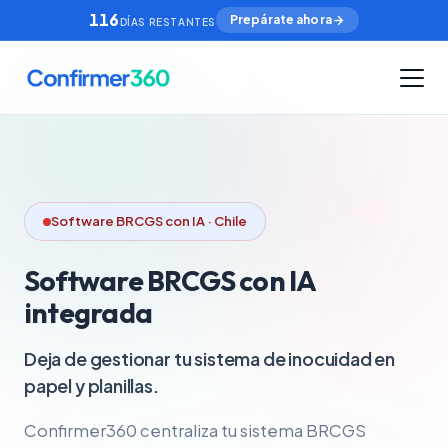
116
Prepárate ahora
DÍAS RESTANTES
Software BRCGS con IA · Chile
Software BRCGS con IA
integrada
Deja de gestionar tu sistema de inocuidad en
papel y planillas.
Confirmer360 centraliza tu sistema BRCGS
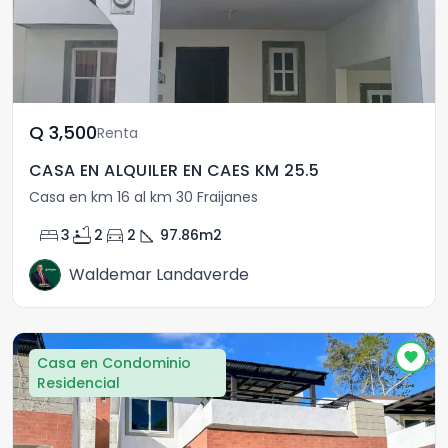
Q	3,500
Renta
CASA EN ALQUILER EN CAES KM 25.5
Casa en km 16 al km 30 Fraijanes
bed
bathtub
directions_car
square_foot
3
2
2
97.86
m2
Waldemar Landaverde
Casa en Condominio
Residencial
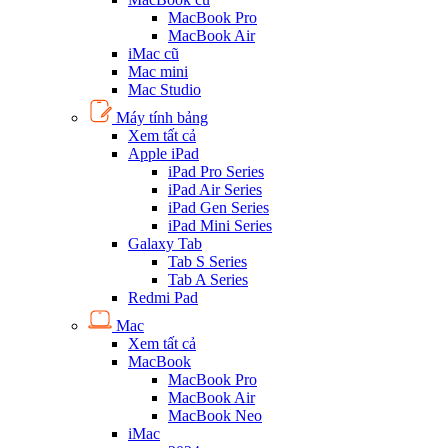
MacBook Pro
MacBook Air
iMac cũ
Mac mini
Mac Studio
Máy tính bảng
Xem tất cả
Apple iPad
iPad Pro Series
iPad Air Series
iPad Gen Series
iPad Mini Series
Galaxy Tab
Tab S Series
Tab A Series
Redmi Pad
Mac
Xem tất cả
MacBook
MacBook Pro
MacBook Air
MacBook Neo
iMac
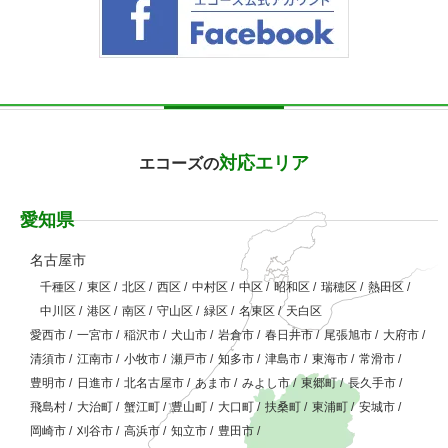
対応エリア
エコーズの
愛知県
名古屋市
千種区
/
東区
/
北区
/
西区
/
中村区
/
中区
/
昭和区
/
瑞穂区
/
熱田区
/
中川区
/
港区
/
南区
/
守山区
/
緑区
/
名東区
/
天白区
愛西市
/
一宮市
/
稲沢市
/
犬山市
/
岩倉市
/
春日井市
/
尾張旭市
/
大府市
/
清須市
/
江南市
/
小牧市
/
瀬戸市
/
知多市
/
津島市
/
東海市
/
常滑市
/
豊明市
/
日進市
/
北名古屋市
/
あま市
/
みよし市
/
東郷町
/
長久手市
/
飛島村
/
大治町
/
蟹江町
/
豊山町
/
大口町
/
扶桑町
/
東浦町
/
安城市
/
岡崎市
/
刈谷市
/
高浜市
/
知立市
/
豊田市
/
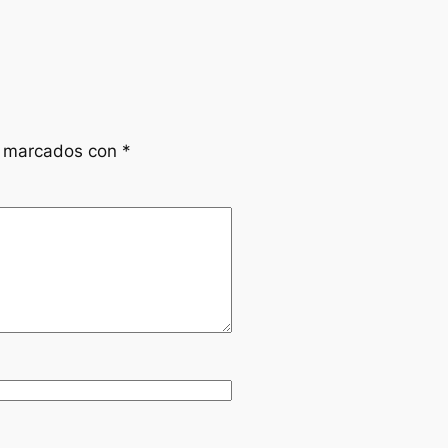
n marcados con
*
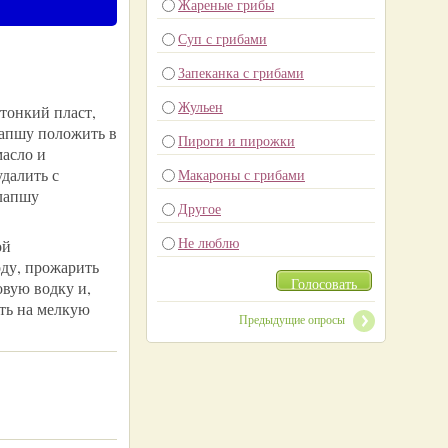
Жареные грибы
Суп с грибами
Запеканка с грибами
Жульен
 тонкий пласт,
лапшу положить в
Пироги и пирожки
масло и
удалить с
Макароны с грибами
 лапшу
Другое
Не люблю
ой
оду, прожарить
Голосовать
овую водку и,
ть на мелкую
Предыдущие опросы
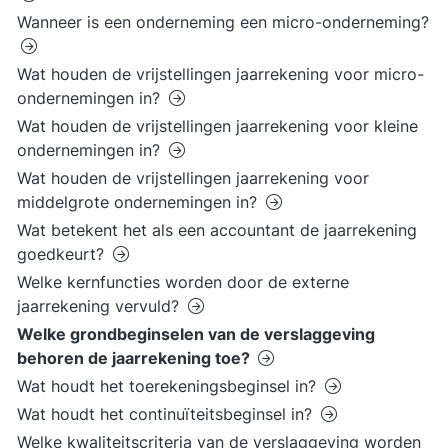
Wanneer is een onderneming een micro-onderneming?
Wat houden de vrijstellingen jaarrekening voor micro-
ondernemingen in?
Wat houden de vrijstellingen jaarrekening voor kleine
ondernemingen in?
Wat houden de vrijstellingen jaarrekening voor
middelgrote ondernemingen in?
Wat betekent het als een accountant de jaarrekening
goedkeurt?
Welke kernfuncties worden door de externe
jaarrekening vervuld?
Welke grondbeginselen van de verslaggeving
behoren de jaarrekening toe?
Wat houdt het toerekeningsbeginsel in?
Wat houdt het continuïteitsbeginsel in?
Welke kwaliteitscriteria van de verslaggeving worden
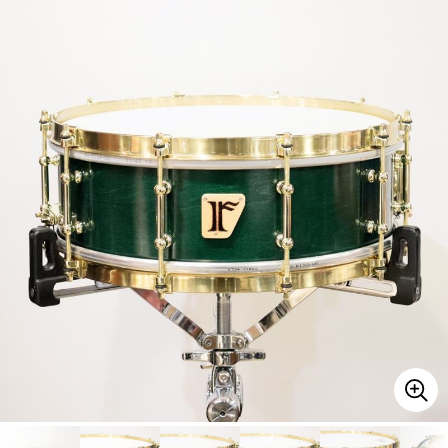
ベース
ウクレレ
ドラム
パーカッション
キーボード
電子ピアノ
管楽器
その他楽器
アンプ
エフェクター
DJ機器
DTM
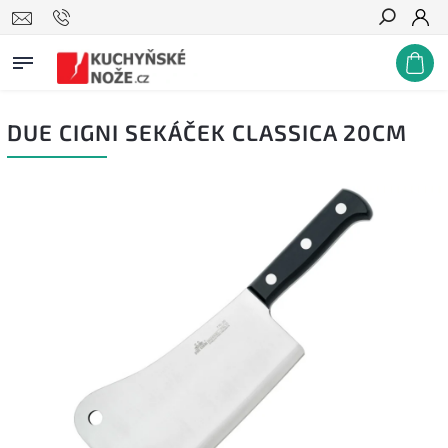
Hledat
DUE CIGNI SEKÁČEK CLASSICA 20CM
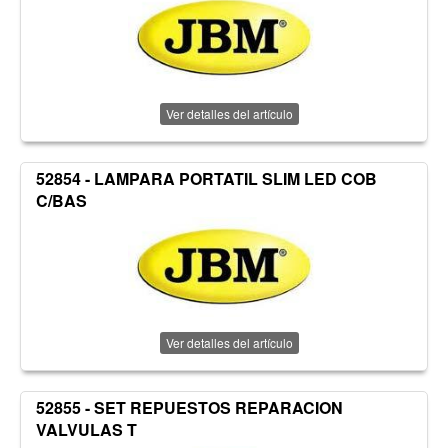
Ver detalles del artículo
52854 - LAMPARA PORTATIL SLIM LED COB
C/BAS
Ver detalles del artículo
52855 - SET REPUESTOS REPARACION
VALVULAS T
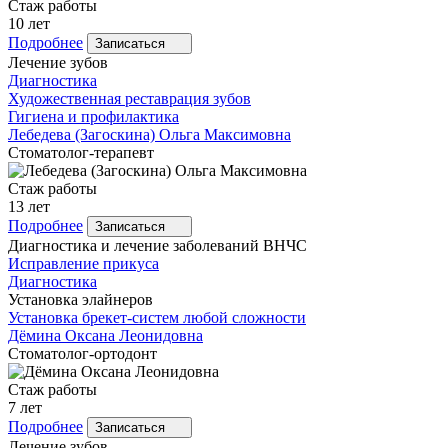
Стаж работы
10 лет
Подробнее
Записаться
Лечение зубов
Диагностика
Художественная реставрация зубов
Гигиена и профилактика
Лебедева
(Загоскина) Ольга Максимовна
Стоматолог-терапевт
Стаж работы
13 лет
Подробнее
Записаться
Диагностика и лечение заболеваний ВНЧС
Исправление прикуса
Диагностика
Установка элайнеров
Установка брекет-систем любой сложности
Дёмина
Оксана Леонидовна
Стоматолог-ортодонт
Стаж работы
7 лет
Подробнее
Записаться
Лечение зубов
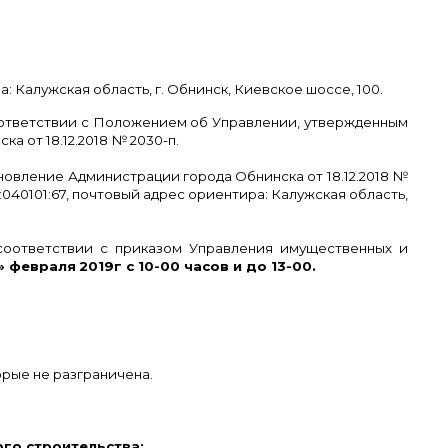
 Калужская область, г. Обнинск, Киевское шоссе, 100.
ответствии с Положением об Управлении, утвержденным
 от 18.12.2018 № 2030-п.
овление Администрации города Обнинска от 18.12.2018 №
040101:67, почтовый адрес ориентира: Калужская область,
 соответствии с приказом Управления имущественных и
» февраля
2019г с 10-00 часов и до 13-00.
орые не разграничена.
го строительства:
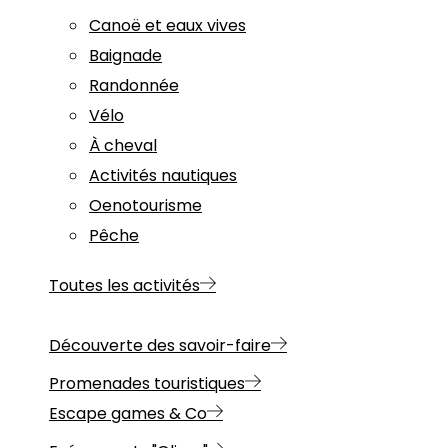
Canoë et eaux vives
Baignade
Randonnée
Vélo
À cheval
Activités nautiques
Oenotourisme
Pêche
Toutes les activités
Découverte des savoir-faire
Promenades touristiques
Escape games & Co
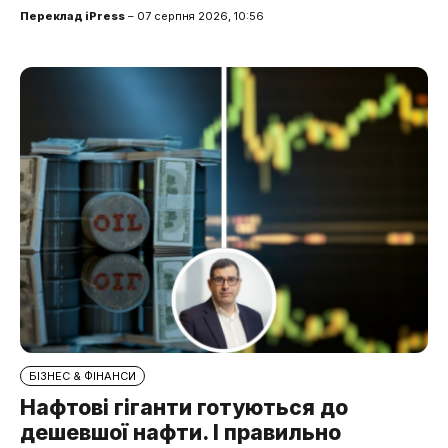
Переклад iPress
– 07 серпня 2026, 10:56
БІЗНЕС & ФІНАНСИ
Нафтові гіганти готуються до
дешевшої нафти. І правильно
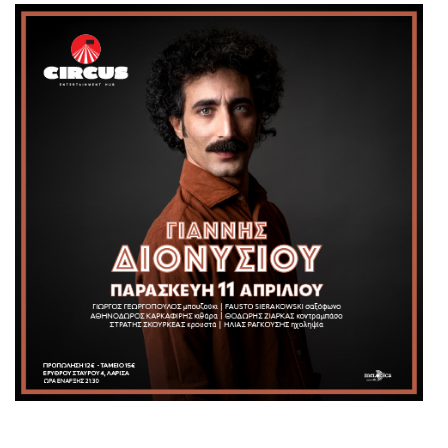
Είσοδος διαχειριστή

> **What is expected**: Copy out every line of the data in which the word "Software" is found.

> **Solution to the problem**:
Software BRCGS con IA · Chile
Software BRCGS con IA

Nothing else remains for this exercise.